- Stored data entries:
⟨

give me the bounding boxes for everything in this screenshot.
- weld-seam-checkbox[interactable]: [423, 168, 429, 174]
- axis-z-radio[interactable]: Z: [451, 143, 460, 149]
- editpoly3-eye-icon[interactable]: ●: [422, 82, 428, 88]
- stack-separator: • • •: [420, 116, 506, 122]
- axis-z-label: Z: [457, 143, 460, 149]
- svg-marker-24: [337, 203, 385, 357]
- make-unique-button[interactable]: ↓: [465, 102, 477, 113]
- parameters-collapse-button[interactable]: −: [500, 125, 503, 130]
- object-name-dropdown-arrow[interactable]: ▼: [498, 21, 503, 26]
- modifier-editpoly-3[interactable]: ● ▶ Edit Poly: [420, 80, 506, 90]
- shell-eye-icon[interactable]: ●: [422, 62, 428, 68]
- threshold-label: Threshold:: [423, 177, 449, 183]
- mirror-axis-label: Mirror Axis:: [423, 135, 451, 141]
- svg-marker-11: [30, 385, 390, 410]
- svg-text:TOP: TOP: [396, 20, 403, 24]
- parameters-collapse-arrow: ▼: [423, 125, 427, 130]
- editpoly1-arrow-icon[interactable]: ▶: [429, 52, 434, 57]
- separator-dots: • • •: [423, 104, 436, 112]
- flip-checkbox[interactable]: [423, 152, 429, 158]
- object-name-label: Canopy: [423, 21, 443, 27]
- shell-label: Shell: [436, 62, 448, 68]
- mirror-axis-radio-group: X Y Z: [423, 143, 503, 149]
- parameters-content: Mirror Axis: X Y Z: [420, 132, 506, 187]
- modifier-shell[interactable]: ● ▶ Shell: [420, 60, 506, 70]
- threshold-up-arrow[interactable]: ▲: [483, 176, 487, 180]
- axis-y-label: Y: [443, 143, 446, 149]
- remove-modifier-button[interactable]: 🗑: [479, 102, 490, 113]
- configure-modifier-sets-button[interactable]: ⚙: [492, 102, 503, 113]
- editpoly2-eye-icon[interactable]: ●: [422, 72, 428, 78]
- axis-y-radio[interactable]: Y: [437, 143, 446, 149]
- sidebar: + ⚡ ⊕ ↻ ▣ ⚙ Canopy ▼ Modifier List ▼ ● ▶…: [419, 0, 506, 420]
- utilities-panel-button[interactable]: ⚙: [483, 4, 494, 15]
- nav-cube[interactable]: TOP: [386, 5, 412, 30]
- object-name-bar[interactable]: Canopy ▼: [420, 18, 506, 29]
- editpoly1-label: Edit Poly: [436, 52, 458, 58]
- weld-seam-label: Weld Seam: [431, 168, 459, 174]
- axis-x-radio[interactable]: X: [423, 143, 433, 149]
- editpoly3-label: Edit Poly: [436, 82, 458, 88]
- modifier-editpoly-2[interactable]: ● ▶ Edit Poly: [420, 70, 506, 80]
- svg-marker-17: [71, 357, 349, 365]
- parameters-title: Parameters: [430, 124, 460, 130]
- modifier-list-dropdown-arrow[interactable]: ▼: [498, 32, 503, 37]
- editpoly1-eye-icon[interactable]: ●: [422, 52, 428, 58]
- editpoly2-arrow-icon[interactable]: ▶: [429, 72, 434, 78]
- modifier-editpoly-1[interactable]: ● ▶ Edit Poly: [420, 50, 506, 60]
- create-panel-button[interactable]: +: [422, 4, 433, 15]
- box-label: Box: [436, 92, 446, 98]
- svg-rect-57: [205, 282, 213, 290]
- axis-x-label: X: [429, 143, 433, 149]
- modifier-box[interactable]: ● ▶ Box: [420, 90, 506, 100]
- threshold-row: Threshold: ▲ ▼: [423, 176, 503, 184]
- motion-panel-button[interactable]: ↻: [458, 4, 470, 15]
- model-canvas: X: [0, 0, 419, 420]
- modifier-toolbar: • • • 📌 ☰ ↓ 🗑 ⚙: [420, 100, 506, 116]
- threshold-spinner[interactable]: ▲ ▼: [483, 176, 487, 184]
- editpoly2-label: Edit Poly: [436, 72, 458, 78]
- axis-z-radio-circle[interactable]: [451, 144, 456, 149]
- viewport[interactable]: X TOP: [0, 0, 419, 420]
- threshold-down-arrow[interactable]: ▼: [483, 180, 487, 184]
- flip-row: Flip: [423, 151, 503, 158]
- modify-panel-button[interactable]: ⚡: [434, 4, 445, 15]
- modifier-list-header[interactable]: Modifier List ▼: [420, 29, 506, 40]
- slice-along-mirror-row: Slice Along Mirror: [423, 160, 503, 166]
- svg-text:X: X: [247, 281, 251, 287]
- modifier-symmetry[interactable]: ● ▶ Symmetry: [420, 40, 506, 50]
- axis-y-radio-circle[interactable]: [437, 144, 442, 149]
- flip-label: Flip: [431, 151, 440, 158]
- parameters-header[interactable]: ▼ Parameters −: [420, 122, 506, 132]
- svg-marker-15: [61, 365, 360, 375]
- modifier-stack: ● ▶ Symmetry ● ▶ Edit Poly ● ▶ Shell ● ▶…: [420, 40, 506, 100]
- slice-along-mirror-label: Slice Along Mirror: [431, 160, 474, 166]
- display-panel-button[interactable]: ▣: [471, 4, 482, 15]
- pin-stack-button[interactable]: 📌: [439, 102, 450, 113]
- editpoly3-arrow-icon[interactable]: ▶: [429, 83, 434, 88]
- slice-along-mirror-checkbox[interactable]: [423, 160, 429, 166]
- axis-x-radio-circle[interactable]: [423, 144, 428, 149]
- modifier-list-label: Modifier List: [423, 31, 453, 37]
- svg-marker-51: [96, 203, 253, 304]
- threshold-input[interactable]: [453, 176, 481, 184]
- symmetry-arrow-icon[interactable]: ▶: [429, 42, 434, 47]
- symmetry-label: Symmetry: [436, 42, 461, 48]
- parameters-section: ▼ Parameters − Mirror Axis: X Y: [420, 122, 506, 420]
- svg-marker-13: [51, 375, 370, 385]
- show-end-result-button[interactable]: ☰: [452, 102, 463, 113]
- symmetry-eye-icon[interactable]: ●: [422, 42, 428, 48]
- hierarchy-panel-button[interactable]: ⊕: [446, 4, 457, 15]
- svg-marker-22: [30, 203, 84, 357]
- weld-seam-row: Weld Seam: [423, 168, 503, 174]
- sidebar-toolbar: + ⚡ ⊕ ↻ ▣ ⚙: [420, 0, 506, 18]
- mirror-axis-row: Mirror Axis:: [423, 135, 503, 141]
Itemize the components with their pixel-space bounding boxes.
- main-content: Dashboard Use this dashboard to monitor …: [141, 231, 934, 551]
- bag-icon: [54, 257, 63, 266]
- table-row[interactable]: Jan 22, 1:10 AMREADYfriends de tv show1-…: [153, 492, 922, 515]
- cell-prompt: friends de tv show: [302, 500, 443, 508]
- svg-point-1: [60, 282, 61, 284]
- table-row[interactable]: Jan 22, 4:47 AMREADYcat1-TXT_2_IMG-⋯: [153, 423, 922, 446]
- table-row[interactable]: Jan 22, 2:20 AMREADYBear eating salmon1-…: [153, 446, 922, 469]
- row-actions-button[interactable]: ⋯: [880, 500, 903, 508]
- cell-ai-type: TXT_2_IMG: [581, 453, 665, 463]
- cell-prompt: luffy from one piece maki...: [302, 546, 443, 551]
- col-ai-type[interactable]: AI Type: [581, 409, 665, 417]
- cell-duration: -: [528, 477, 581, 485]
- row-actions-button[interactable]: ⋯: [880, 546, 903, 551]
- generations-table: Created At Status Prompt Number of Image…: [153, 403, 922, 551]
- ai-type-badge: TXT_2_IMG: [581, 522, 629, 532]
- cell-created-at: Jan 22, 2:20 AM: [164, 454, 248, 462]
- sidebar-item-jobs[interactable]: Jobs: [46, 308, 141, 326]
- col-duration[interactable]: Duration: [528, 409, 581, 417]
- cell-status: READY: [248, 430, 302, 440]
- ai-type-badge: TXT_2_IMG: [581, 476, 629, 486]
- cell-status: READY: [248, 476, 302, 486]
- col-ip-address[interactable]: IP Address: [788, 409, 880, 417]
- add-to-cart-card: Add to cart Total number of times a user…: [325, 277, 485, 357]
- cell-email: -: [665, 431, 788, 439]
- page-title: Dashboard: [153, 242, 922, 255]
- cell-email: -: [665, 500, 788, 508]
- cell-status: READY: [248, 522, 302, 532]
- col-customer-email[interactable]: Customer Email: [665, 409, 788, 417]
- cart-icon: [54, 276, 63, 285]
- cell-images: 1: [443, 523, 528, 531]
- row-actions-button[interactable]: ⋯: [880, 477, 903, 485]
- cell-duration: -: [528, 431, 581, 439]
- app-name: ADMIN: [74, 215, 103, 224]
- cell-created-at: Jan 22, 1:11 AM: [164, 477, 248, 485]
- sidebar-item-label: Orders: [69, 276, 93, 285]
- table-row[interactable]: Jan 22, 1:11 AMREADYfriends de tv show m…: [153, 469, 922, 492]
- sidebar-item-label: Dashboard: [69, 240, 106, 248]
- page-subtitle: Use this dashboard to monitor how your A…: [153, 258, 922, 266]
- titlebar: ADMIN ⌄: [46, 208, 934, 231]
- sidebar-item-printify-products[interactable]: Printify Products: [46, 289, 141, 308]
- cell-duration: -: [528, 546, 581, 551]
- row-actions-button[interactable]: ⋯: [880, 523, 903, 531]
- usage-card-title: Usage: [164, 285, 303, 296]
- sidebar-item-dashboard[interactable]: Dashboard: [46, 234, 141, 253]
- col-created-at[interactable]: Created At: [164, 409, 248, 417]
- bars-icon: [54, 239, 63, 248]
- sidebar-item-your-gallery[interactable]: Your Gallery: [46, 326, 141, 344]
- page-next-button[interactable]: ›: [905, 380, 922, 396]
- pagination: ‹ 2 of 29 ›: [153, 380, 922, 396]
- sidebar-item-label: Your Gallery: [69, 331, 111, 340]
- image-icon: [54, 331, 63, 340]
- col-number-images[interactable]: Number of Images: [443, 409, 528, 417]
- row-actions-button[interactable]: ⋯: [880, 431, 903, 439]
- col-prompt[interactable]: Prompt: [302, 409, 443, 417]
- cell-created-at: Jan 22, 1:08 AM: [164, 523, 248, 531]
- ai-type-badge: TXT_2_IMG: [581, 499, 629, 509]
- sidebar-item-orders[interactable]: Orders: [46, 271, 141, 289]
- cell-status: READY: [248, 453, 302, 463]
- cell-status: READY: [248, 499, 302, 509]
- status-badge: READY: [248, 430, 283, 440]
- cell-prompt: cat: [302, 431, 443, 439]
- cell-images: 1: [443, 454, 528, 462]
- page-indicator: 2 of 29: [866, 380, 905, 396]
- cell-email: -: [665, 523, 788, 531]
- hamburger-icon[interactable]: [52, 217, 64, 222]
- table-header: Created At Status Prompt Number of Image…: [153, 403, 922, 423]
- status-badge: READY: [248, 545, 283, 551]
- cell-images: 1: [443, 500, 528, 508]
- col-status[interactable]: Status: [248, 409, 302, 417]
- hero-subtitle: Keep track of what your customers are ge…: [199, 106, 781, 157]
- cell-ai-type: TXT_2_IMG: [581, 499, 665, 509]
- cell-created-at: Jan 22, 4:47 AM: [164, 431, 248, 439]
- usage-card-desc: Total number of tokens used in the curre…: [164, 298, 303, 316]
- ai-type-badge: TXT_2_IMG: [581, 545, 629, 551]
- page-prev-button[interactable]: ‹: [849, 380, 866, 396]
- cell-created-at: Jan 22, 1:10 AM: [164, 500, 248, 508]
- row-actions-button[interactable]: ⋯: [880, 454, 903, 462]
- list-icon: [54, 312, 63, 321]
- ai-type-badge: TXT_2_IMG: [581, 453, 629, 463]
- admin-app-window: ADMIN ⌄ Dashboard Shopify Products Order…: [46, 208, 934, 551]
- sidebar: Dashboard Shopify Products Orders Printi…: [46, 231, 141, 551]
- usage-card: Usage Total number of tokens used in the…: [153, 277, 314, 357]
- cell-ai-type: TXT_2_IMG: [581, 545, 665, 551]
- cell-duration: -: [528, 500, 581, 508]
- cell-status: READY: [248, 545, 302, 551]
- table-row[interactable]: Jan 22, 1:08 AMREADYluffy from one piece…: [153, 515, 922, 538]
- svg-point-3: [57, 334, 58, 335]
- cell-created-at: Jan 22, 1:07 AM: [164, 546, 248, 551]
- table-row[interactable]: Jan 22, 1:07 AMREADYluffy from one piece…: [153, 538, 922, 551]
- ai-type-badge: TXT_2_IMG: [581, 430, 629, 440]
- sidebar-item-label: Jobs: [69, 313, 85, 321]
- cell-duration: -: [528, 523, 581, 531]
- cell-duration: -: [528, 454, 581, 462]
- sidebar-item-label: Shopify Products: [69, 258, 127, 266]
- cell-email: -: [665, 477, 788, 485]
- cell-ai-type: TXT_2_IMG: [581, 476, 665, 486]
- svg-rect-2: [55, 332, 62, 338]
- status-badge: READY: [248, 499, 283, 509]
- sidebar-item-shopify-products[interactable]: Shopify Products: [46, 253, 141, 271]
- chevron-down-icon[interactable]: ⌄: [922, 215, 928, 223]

⟩

- WHAT IS BEING ASKED: Filter the entries down to the lines containing "Shopify". Copy each of those lines.

- EXERCISE OUTPUT:
- admin-app-window: ADMIN ⌄ Dashboard Shopify Products Order…: [46, 208, 934, 551]
- sidebar: Dashboard Shopify Products Orders Printi…: [46, 231, 141, 551]
- sidebar-item-label: Shopify Products: [69, 258, 127, 266]
- sidebar-item-shopify-products[interactable]: Shopify Products: [46, 253, 141, 271]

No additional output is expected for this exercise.